**WHAT YOU ARE ASKED TO DO**
What lines below mention the word "players"? Copy each one.

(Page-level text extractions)
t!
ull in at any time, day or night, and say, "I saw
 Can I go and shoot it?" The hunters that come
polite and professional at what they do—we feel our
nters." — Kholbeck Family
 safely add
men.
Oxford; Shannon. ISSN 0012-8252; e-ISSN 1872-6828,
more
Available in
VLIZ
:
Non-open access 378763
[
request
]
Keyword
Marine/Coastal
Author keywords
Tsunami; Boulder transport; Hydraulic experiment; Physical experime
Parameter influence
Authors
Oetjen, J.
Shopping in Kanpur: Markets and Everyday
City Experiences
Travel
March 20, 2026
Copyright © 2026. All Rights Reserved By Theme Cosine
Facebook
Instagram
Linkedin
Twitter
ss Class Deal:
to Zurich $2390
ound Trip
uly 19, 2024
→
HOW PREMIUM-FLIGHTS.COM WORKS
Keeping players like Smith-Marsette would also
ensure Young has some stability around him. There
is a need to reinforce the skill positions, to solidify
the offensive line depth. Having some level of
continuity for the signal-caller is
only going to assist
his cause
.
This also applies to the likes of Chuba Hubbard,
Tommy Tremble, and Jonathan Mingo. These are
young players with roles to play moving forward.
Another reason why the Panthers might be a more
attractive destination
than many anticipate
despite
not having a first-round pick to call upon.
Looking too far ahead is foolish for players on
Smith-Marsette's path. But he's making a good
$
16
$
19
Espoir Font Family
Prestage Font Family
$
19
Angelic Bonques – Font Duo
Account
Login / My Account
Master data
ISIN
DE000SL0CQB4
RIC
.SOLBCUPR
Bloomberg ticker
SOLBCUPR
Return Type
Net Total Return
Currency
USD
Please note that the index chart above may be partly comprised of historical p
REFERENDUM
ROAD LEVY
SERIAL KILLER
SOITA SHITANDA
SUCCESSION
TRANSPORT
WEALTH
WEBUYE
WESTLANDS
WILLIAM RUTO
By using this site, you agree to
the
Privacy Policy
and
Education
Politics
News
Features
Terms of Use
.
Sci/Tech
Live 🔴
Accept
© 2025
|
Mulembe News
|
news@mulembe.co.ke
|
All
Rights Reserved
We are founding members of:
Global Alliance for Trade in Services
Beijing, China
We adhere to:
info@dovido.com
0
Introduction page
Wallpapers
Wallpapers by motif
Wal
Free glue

==

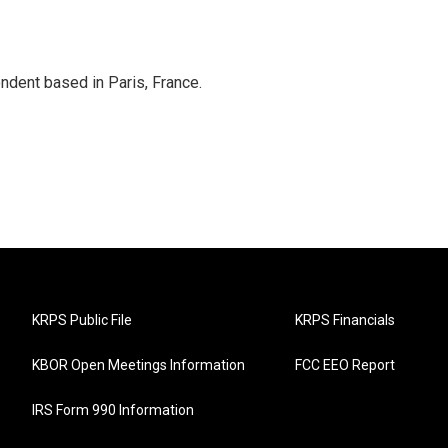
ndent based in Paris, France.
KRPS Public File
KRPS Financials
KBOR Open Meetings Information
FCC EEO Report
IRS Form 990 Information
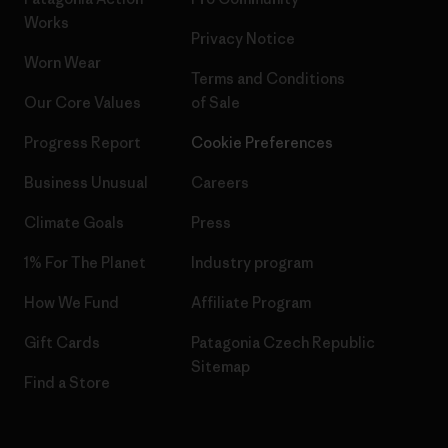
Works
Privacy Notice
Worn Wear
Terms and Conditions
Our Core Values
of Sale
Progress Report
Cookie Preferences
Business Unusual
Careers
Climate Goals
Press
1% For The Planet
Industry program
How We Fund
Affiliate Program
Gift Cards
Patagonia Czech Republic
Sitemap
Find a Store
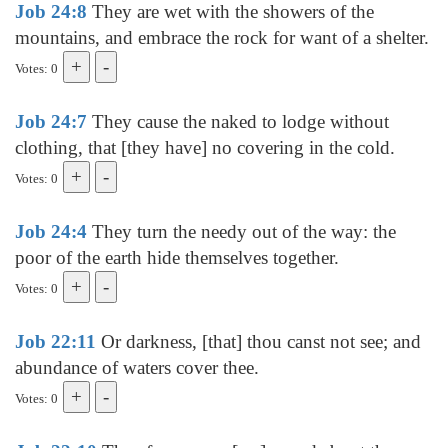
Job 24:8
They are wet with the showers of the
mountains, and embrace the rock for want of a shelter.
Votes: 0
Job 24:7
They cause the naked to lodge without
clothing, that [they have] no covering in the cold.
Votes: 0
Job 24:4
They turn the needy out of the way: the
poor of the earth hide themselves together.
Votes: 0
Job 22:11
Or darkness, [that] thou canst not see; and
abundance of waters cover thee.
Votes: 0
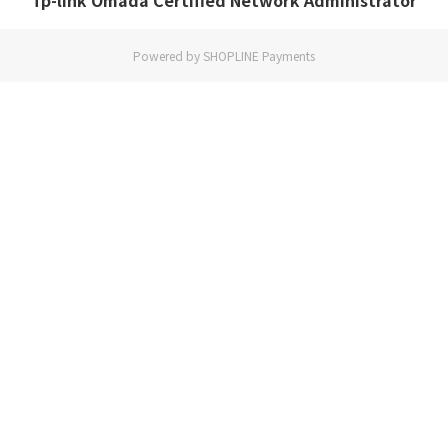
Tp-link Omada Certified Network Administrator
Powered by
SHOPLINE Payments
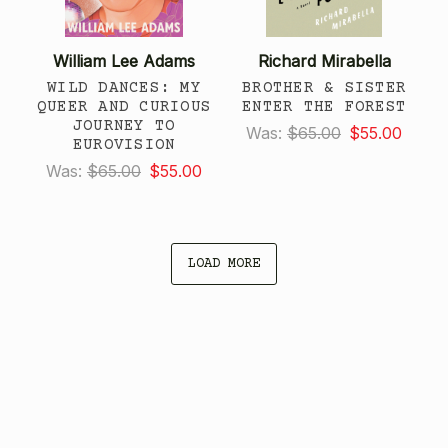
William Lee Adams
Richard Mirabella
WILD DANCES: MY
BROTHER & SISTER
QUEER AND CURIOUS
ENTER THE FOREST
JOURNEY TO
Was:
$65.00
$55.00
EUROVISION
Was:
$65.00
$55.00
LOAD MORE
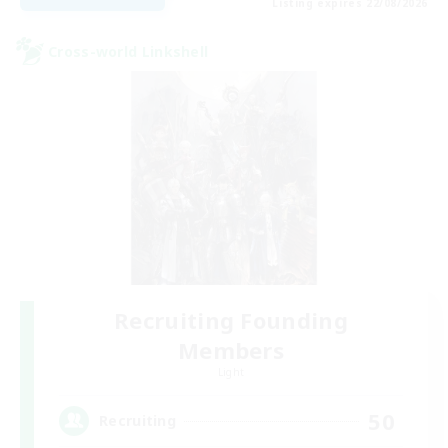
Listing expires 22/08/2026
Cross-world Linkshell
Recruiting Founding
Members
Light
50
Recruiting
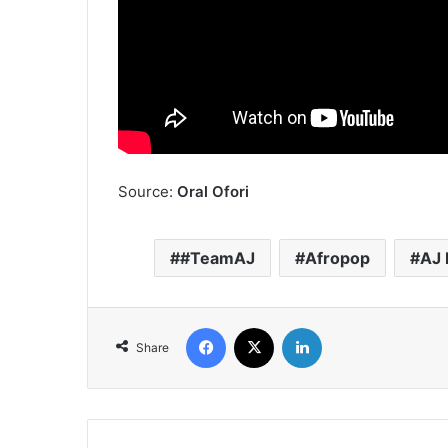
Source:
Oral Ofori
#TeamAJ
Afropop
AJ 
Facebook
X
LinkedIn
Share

**RESPONSE**
Keeping players like Smith-Marsette would also
young players with roles to play moving forward.
Looking too far ahead is foolish for players on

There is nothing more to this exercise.